Pada jalur pembuatan botol dengan metode blow molding, tabung pemanas merupakan komponen yang sangat penting. Jika suhu preform mulai tidak stabil, hal tersebut akan segera terdeteksi—terbentuknya garis-garis retak pada permukaan preform, ketebalan dinding preform yang tidak merata, serta produk cacat yang berdampak pada tingkat produksi. Element pemanas merek Parker dirancang untuk menjaga stabilitas suhu di dalam tabung pemanas, setiap hari, pada mesin-mesin produksi PET dari merek Sidel, Krones, SIPA, dan lainnya.

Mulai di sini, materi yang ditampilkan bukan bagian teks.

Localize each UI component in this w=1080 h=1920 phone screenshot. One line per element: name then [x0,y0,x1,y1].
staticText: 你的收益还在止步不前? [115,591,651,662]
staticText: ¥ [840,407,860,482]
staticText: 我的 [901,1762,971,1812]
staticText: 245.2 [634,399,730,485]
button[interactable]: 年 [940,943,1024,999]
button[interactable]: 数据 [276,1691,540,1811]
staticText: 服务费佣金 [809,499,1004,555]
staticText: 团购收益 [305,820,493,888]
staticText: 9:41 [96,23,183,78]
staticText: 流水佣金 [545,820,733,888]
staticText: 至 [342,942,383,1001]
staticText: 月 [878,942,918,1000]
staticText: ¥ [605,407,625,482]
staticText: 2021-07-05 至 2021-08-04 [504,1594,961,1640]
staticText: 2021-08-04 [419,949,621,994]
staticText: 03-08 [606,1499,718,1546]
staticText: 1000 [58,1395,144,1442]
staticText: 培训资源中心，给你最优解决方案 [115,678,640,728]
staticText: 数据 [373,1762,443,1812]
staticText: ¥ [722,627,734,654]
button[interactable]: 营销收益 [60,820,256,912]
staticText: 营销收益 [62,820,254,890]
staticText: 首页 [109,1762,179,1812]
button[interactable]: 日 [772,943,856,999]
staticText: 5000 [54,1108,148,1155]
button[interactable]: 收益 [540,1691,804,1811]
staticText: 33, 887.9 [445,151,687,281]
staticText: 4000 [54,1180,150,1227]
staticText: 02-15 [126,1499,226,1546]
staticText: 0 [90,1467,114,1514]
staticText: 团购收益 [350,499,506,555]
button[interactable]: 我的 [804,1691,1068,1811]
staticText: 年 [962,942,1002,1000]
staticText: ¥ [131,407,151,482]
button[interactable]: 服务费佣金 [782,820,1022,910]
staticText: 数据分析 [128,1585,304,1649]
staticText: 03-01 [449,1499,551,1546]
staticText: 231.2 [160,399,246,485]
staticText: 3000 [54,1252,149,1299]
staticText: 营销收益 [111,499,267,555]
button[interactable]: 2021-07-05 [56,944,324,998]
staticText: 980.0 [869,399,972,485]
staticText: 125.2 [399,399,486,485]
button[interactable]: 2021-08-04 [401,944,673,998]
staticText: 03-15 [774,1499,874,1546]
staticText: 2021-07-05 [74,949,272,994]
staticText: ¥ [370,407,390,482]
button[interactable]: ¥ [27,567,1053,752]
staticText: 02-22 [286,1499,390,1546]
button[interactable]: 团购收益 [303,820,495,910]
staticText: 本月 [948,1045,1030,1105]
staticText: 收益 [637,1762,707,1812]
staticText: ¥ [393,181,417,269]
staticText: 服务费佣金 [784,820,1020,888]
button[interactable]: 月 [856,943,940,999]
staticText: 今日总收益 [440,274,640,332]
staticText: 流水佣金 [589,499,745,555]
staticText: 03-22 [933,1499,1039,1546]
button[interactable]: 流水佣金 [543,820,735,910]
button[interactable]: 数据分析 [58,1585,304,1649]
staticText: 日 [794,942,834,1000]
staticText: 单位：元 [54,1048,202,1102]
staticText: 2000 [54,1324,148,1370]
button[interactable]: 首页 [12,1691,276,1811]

Yang perlu diperhatikan Element pemanas merek Parker menggunakan emitter inframerah berfrekuensi pendek dalam tabung kuarsa standar. Dengan demikian, responsnya cepat dan kontrol suhunya tetap akurat. Daya yang dihasilkan berkisar antara 100 hingga 4000 W, dengan tegangan 120–240 V. Connector yang digunakan umumnya berjenis R7, sehingga memudahkan proses instalasi. Desainnya disesuaikan agar sesuai dengan komponen pemanas buatan pabrikan, sehingga distribusi panas menjadi lebih merata di seluruh bagian preform. Proses pemanasan berlangsung cepat, outputnya tetap konsisten, dan masa pakai element pemanas pun cukup lama, sehingga memungkinkan produksi berjalan secara kontinu.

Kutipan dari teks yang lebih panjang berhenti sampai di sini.